Quando o príncipe Nekhludov se ainda em considerações, perdendo-se na trama de exames de consciência quanto à violação do dever, casualidade voluntária, formas omissivas e comissivas da culpa, seu escrúpulo não sabe mais distinguir entre dolo e culpa, entre agravantes e atenuantes. Desconhecem causas derimentes, associações internas, coordenações, considerando-se totalmente culpado.
Será isso, mais que remorso, uma recuperação no tempo e no espaço, com o direito de se transformar ele, réu que fora, em juiz próprio, passando a condenado voluntário? Seria interessante tentar comprovar tal seriação. Mas é impossível. Pois ao cabo da leitura, vemos neste romance não um caso policial, jurídico e humano. O que vemos é um estudo exato e ascendente da psicologia do convertido.

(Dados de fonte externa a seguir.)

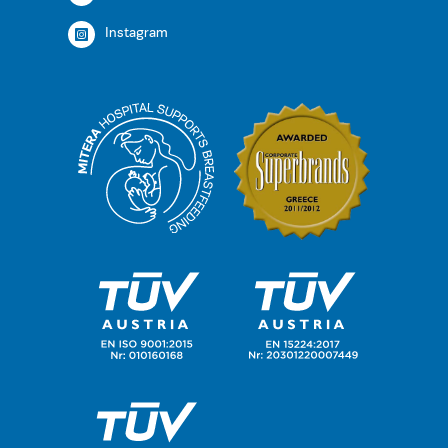
Instagram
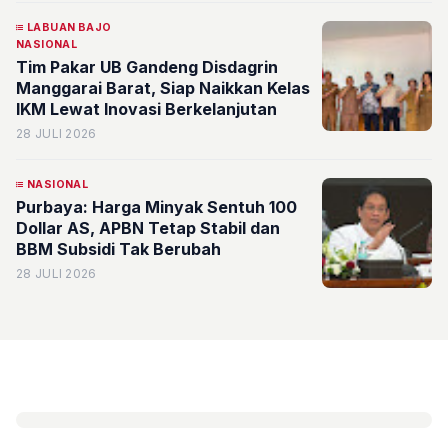
LABUAN BAJO
NASIONAL
Tim Pakar UB Gandeng Disdagrin
Manggarai Barat, Siap Naikkan Kelas
IKM Lewat Inovasi Berkelanjutan
28 JULI 2026
NASIONAL
Purbaya: Harga Minyak Sentuh 100
Dollar AS, APBN Tetap Stabil dan
BBM Subsidi Tak Berubah
28 JULI 2026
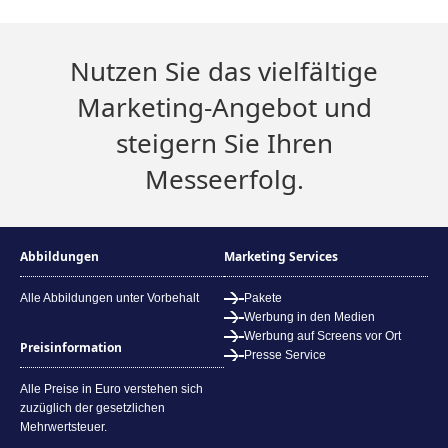
Nutzen Sie das vielfältige
Marketing-Angebot und
steigern Sie Ihren
Messeerfolg.
Abbildungen
Marketing Services
Alle Abbildungen unter Vorbehalt
Pakete
Werbung in den Medien
Werbung auf Screens vor Ort
Preisinformation
Presse Service
Alle Preise in Euro verstehen sich
zuzüglich der gesetzlichen
Mehrwertsteuer.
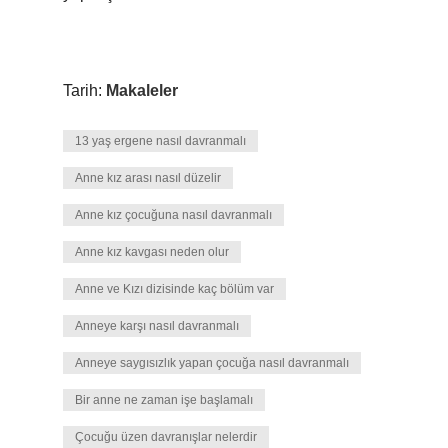
Tarih:
Makaleler
13 yaş ergene nasıl davranmalı
Anne kız arası nasıl düzelir
Anne kız çocuğuna nasıl davranmalı
Anne kız kavgası neden olur
Anne ve Kızı dizisinde kaç bölüm var
Anneye karşı nasıl davranmalı
Anneye saygısızlık yapan çocuğa nasıl davranmalı
Bir anne ne zaman işe başlamalı
Çocuğu üzen davranışlar nelerdir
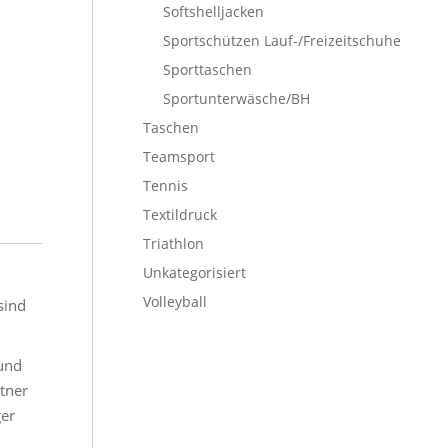
Softshelljacken
Sportschützen Lauf-/Freizeitschuhe
Sporttaschen
Sportunterwäsche/BH
Taschen
Teamsport
Tennis
Textildruck
Triathlon
Unkategorisiert
Volleyball
sind
 und
tner
ger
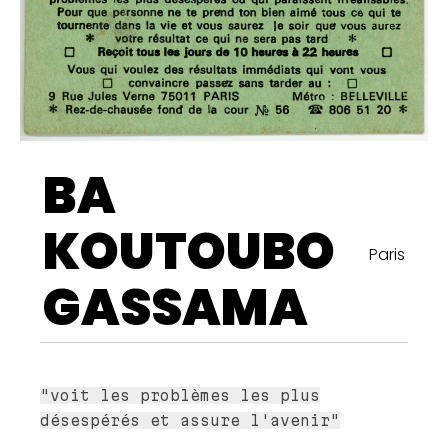
BA
KOUTOUBO
Paris
GASSAMA
"voit les problèmes les plus
désespérés et assure l'avenir"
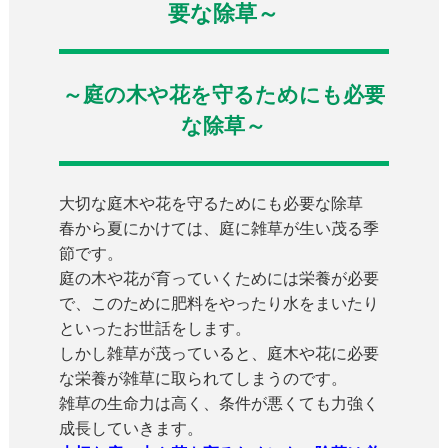
要な除草～
～庭の木や花を守るためにも必要
な除草～
大切な庭木や花を守るためにも必要な除草
春から夏にかけては、庭に雑草が生い茂る季
節です。
庭の木や花が育っていくためには栄養が必要
で、このために肥料をやったり水をまいたり
といったお世話をします。
しかし雑草が茂っていると、庭木や花に必要
な栄養が雑草に取られてしまうのです。
雑草の生命力は高く、条件が悪くても力強く
成長していきます。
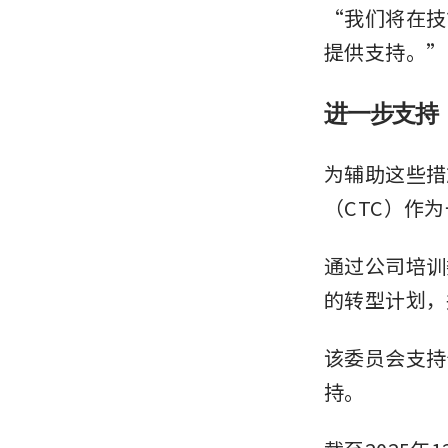
“我们将在技
提供支持。”
进一步支持
为辅助这些措施
（CTC）作
通过公司培训
的转型计划，
该委员会支持
持。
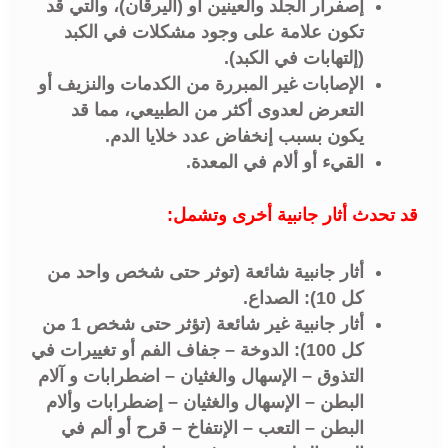
إصفرار الجلد والعينين أو (اليرقان)، والتي قد
تكون علامة على وجود مشكلات في الكبد
(إلتهابات في الكبد).
الإصابات غير المبررة من الكدمات والنزيف أو
التعرض لعدوى أكثر من الطبيعي، مما قد
يكون بسبب إنخفاض عدد خلايا الدم.
القيء أو ألام في المعدة.
قد تحدث أثار جانبية أخرى وتشمل:
أثار جانبية شائعة (توثر حتى شخص واحد من
كل 10): الصداع.
أثار جانبية غير شائعة (تؤثر حتى شخص 1 من
كل 100): الدوخة – جفاف الفم أو تغييرات في
التذوق – الإسهال والغثيان – اضطرابات و آلام
البطن – الإسهال والغثيان – إضطرابات وألام
البطن – التعب – الإنتفاخ – قرح أو ألم في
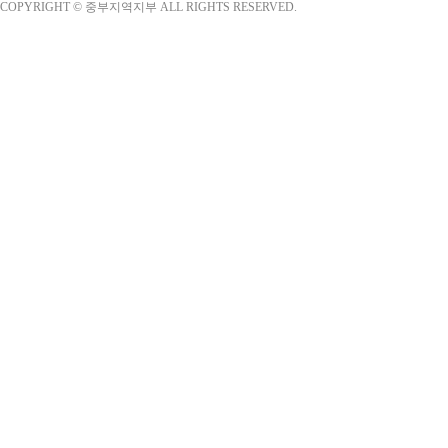
COPYRIGHT © 중부지역지부 ALL RIGHTS RESERVED.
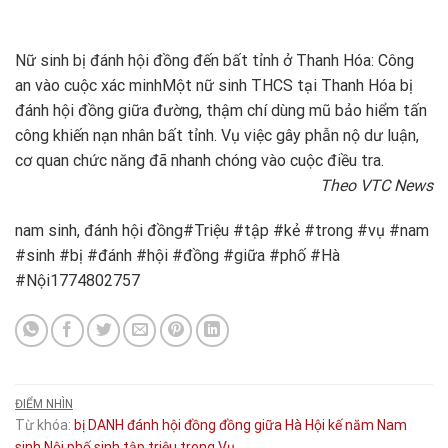
Nữ sinh bị đánh hội đồng đến bất tỉnh ở Thanh Hóa: Công
an vào cuộc xác minh
Một nữ sinh THCS tại Thanh Hóa bị
đánh hội đồng giữa đường, thậm chí dùng mũ bảo hiểm tấn
công khiến nạn nhân bất tỉnh. Vụ việc gây phẫn nộ dư luận,
cơ quan chức năng đã nhanh chóng vào cuộc điều tra.
Theo VTC News
nam sinh, đánh hội đồng#Triệu #tập #kẻ #trong #vụ #nam
#sinh #bị #đánh #hội #đồng #giữa #phố #Hà
#Nội1774802757
ĐIỂM NHÌN
Từ khóa:
bị
DANH
đánh hội đồng
đồng
giữa
Hà
Hội
kế
năm
Nam
sinh
Nội
phố
sinh
tập
triệu
trong
Vụ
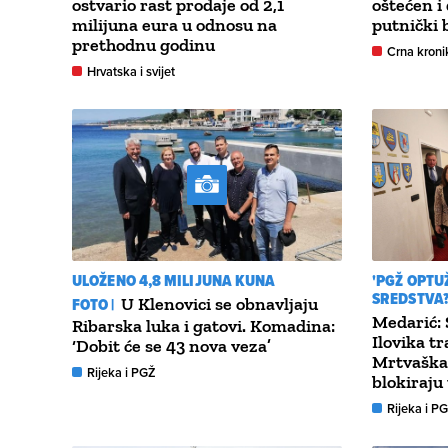
ostvario rast prodaje od 2,1
oštećen i
milijuna eura u odnosu na
putnički 
prethodnu godinu
Crna kroni
Hrvatska i svijet
ULOŽENO 4,8 MILIJUNA KUNA
'PGŽ OPTU
SREDSTVA?
FOTO |
U Klenovici se obnavljaju
Medarić: 
Ribarska luka i gatovi. Komadina:
Ilovika tr
‘Dobit će se 43 nova veza’
Mrtvaška 
Rijeka i PGŽ
blokiraju
Rijeka i P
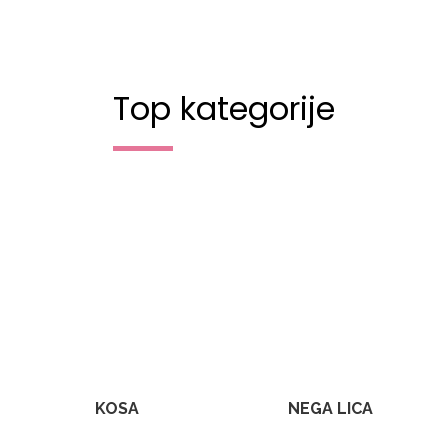
Top kategorije
KOSA
NEGA LICA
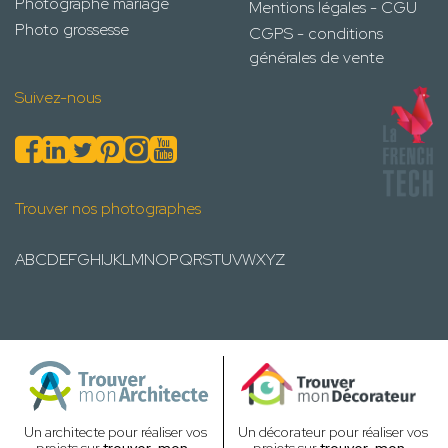
Photographe mariage
Mentions légales - CGU
Photo grossesse
CGPS - conditions
générales de vente
Suivez-nous
Trouver nos photographes
A
B
C
D
E
F
G
H
I
J
K
L
M
N
O
P
Q
R
S
T
U
V
W
X
Y
Z
Un architecte pour réaliser vos
Un décorateur pour réaliser vos
projets sur
trouver-mon-
projets sur
trouver-mon-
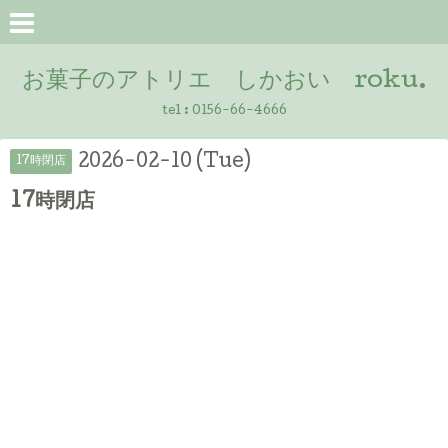
お菓子のアトリエ しかおい roku.
tel :
0156-66-4666
2026-02-10 (Tue)
17時閉店
17時閉店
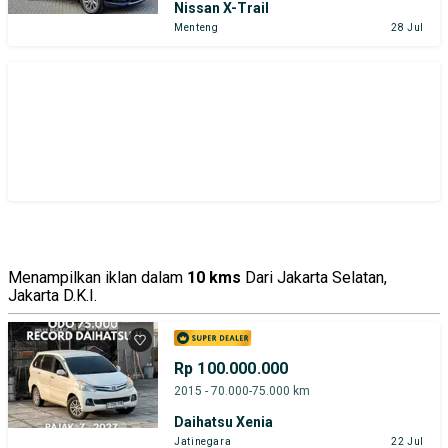
Nissan X-Trail
Menteng
28 Jul
Menampilkan iklan dalam
10 kms
Dari Jakarta Selatan,
Jakarta D.K.I.
Rp 100.000.000
2015 - 70.000-75.000 km
Daihatsu Xenia
Jatinegara
22 Jul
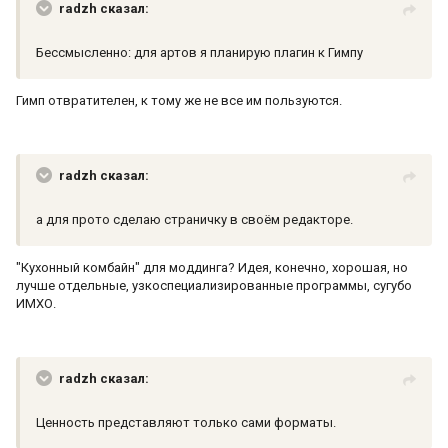
radzh сказал:
Бессмысленно: для артов я планирую плагин к Гимпу
Гимп отвратителен, к тому же не все им пользуются.
radzh сказал:
а для прото сделаю страничку в своём редакторе.
"Кухонный комбайн" для моддинга? Идея, конечно, хорошая, но
лучше отдельные, узкоспециализированные программы, сугубо
ИМХО.
radzh сказал:
Ценность представляют только сами форматы.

De fato, Tolstoi, querendo estereotipar no príncipe Nekhludov um caso de consciência e autocondenação, involuntariamente transforma o réu extraordinário em convertido e iluminado. Raciocínios e reflexões soerguem-no de réu teórico a alma tão inquieta perante o mundo e o próximo como as de Santos Agostinho, Foucauld, Psichari, Retté, Newman e Manning. Também estes, em esferas outras e em tempos e terras diferentes, se viram a braços com problemas e escrúpulos ontológicos, indo tão longe que atingiram o limiar do sobrenatural.
O personagem de RESSURREIÇÃO poderia ser incluído no Dicionário das Convenções, de Migne. Suas considerações veementes, sinceras e febris, lembrariam as Confissões de Benson. Sua evocação da infância assemelhar-se-ia de certo modo à Gratry, bem como as conclusões a que chegou contra si mesmo fariam supor as razões de Ch. Moreice. Se J. Huby nos deu um grande tratado de conversão, se Mainage estudou a fundo a psicologia do convertido e a engrenagem da conversão, na verdade tais estudos, certos mas a bem dizer didáticos, encontram no livro de Tolstoi a experiência e a prova mais categórica.
Os aspectos psicológicos e canônicos, portanto, abordados por Tolstoi em RESSURREIÇÃO, especialmente o autojulgamento, condenação e expiação do príncipe Nekhludov em relação a sua nomeada vítima Katucha, não é um tratado real nem literário da vida humana, mas tão somente apologia de contingência sobre-humana.
José Adalberto Targino Araújo – Advogado e professor, Presidente da Academia de Letras Jurídicas/RN e catedrático da Academia Brasileira de Ciências Morais e Políticas.